Which is why it’s so important to educate parents about the psychological aspect of weight, too. So let’s not call such clinics Fat Camps. It was famously chubby actor James Corden who said, ‘If fat-shaming worked, there’d be no more fat kids in school’.

Make a child feel ashamed about their weight is a recipe for misery and isolation. What is there for a fat child who’s teased and excluded by their peers? Nothing except to hide away at home, watching television, glued to a phone or tablet and finding comfort the only way they know — eating.

The science of obesity is well-documented. I hope the dietitians, psychologists and paediatricians running these clinics will ensure it’s not just the kids who learn how to eat and exercise properly. It is also important to teach the fathers and mothers how to eat properly.

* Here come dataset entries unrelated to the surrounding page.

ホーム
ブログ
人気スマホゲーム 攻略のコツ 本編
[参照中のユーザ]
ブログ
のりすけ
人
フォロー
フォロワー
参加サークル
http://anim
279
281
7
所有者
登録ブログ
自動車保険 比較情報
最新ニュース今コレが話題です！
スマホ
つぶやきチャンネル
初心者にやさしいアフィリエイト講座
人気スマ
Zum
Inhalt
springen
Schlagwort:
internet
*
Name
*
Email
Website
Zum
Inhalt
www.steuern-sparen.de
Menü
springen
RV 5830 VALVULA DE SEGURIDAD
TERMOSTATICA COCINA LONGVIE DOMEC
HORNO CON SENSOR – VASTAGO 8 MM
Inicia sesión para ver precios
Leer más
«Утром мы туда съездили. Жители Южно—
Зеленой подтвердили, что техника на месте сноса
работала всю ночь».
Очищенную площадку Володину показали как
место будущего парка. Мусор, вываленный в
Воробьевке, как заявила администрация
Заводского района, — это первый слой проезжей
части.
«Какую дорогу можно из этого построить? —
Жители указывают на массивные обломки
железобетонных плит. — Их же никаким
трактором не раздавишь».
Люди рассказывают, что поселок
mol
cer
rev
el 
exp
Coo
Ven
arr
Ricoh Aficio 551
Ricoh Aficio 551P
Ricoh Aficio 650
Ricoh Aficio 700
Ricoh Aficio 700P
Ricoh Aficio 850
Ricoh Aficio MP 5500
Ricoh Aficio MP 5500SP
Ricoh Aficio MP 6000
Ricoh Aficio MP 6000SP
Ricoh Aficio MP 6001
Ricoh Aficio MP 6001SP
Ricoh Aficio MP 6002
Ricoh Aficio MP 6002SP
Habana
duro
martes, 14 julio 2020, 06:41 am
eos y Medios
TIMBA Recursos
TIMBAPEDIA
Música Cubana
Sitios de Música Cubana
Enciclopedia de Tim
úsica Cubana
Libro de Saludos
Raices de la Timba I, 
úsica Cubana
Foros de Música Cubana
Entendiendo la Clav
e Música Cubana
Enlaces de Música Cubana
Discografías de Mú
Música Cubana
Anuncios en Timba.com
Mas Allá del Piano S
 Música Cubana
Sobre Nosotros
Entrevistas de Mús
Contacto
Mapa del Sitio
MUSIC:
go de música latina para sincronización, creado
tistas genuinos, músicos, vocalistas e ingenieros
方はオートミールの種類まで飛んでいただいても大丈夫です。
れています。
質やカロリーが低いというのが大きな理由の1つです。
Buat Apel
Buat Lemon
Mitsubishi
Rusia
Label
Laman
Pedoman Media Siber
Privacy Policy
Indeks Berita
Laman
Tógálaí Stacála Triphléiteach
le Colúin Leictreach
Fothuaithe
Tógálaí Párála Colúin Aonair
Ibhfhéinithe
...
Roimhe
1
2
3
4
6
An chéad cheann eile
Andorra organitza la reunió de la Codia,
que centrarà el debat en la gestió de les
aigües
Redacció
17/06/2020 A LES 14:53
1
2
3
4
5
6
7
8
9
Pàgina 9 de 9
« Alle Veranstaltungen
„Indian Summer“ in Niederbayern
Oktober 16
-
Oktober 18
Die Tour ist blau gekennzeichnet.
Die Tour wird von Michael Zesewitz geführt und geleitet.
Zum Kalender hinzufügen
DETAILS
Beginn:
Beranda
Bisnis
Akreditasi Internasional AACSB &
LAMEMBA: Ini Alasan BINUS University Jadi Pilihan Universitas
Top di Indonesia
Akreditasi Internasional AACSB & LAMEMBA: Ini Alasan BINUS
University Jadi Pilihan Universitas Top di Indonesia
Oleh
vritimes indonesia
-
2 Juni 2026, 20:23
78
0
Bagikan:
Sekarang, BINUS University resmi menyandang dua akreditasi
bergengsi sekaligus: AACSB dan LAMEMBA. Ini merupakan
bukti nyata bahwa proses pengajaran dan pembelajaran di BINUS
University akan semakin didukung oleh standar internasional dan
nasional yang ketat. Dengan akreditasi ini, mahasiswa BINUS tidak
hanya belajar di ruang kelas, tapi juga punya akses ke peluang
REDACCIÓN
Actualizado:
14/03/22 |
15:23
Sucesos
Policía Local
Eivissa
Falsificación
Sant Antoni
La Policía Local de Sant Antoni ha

Now Let’s get this Straight, I loathe seams

Jenni admits she shrieked with horror at the photo of Anya Taylor-Joy (pictured), named Face of the Year at the 2021 CFDA Fashion Awards in New York

Jenni admits she shrieked with horror at the photo of Anya Taylor-Joy (pictured), named Face of the Year at the 2021 CFDA Fashion Awards in New York

The photo of Anya Taylor Joy, who was named the Face of the year at the 2021 CFDA Fashion Awards New York in New York, made me scream with terror. Her purple Oscar de la Renta minidress was what upset me. It wasn’t her legs that bothered me. The bane of my teenage years was my mother’s constant question: ‘Are my seams straight?’ and her ‘Straighten your seams, love.’ Please, please tell me they are not coming into fashion again.

Our right to pee is up for grabs!

The number of street-side men seems to be on the rise. I hate it. It’s vulgar, unhygienic and smelly and, of course, something women can’t do with any discretion if taken short.

Finding a public restroom is nearly impossible. In the last six years, there has been a 19% decline in local toilets. Friends advise nipping into a Costa, a McDonald’s or even a pub, but no one wants to risk being told, ‘Our facilities are provided only for our customers.’ So embarrassing in front of a crowd.

For the 1851 Great Exhibition, the first public toilet was built. Several more toilets were built the year after, mostly for men. A term known as the ‘urinary leash’ became commonplace. The assumption that women were at home was a place they should be was not possible for them to change. They couldn’t go further than their bladders would let them, which, when older, is not far.The real push for women’s facilities came as department stores developed. For them to be successful, they had to bring women in to the city. They had the ladies. And now they’re going. It’s political. We must fight for the Right to Pee, or we’ll be back on the ‘urinary leash’, tied to the home for lack of a suitable convenience.

As another series of I'm A Celebrity (pictured) begins, Jenni admits she still feels sorry for the spiders

Jenni feels sorry for the spiders as she begins another episode of I’m A Celebrity.

  • Some ten years ago, I was asked if I’d like to go to Australia to take part in ITV’s I’m A Celebrity… Get Me Out Of Here! My ‘No!’ was instant.

I’m no arachnophobe, so I wasn’t scared of bugs descending on me. Frankly, it was a horrible feeling to feel sorry for them. As another series, see above, is about to start.

It’s a sad day when men have to speak for us

Lord Blencathra, a Lord, proposed an amendment to Bill on Police, Crime, Sentencing and Courts. He argues that women’s prisons should no longer be allowed to house trans women who are guilty of violent or sexual offences and may have male genitalia.

Astonishingly, he told the House more men than women had spoken on the issue, as even though ‘many noble Baronesses’ had asked him privately to raise this question of the safety and privacy of women, they told him, ‘We dare not speak out’.

It is shocking to think that powerful transgender women would be subjected to the frightful threats of cancellation or worse from their opponents.